In this article, we’ll tell you everything you need to know about how magnesium citrate works, how to take it safely and what side effects and risk factors you should be aware of when deciding if this popular remedy is right for you.

What is magnesium citrate?

Magnesium is a mineral that supports our bodies in many functions, including turning food into energy, developing healthy bones and maintaining normal muscle and nerve function.3 It’s naturally found in many foods like spinach, nuts, seeds, wholemeal bread and fortified breakfast cereals.3

There are many different forms of magnesium, each with different uses and benefits.4,5

Magnesium citrate is a combination of magnesium and citric acid that’s commonly used as a laxative. It’s available in tablet, powder or liquid solution form, so you can choose what works best for you.2

Is magnesium citrate good for constipation?

Magnesium citrate is an ‘osmotic laxative’. This means it works by helping your bowels relax while drawing more water into your intestines. This water softens and bulks your stool, which supports easier bowel movements.6,7 

The laxative effects of magnesium citrate can be strong. The NHS recommends that you begin with milder options to treat constipation, such as stool softeners and bulk-forming laxatives, before trying magnesium citrate.8

How to safely take magnesium citrate for constipation

The correct magnesium citrate dosage varies based on your needs, age and response to treatment. Our range of magnesium citrate supplements has detailed dosage guidance so you can make sure you’re taking the right dose for your needs.

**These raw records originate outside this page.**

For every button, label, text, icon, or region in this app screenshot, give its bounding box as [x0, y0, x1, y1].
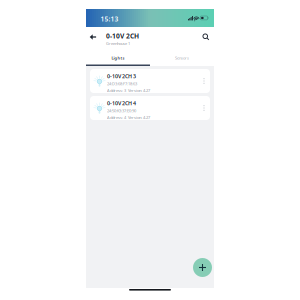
staticText: 0-10V 2CH 4 — [107, 100, 136, 107]
staticText: 0-10V 2CH 3 — [107, 73, 136, 80]
button[interactable]: Sensors — [150, 51, 214, 65]
button[interactable]: Back — [85, 28, 101, 46]
staticText: Address: 3 Version: 4.27 — [107, 88, 150, 93]
staticText: 0-10V 2CH — [106, 32, 139, 40]
staticText: 15:13 — [100, 14, 118, 23]
button[interactable]: 0-10V 2CH 4 — [90, 96, 210, 120]
staticText: Lights — [112, 55, 124, 61]
button[interactable]: Lights — [86, 51, 150, 65]
button[interactable]: Add device — [193, 258, 212, 277]
staticText: 24:D3:68:F7:18:63 — [107, 81, 137, 86]
button[interactable]: 0-10V 2CH 3 — [90, 69, 210, 93]
button[interactable]: Search — [198, 28, 214, 46]
staticText: Sensors — [175, 55, 189, 61]
staticText: 24:50:K3:37:E0:90 — [107, 108, 136, 113]
staticText: Address: 4 Version: 4.27 — [107, 115, 150, 120]
staticText: Greenhouse 1 — [106, 41, 130, 46]
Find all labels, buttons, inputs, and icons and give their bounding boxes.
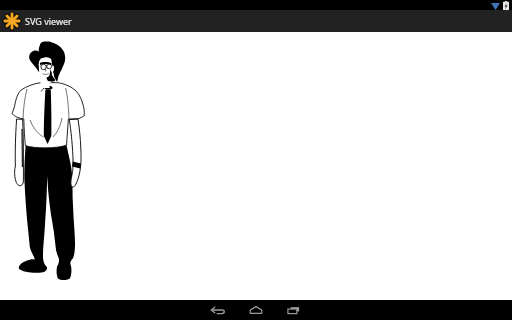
button[interactable]: Recent apps	[275, 300, 313, 320]
button[interactable]: SVG viewer	[0, 10, 512, 32]
button[interactable]: Back	[199, 300, 237, 320]
staticText: SVG viewer	[25, 15, 72, 27]
button[interactable]: Home	[237, 300, 275, 320]
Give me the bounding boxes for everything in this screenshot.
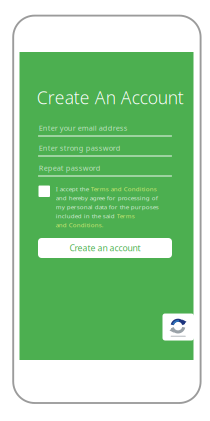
- staticText: Create an account: [70, 242, 140, 254]
- staticText: I accept the: [56, 185, 91, 193]
- staticText: Terms: [117, 212, 135, 220]
- staticText: and Conditions.: [56, 221, 104, 229]
- button[interactable]: Create an account: [38, 238, 172, 258]
- staticText: Repeat password: [39, 163, 101, 173]
- staticText: Enter your email address: [39, 123, 128, 133]
- staticText: and hereby agree for processing of: [56, 194, 158, 202]
- staticText: Terms and Conditions: [91, 185, 157, 193]
- button[interactable]: Accept the Terms and Conditions: [38, 186, 50, 197]
- staticText: Create An Account: [37, 86, 184, 109]
- staticText: included in the said: [56, 212, 117, 220]
- staticText: my personal data for the purposes: [56, 203, 159, 211]
- staticText: Enter strong password: [39, 143, 121, 153]
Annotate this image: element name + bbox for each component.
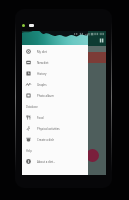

Following the correct magnesium dosage is essential, as taking too much magnesium from dietary supplements can cause mild to serious side effects.3,9 Only take magnesium citrate temporarily and if you experience any unwanted side effects, speak with your doctor.

When taking magnesium citrate or any other laxatives, it’s recommended to drink a full glass of water to avoid dehydration.8

How long does magnesium citrate take to help with constipation?

Depending on your dosage, you should experience a bowel movement between 30 minutes and 6 hours after taking magnesium citrate.2

Magnesium citrate has a strong effect, so we recommend staying close to home – or a bathroom – while waiting for it to work.

What are the potential side effects of taking magnesium citrate?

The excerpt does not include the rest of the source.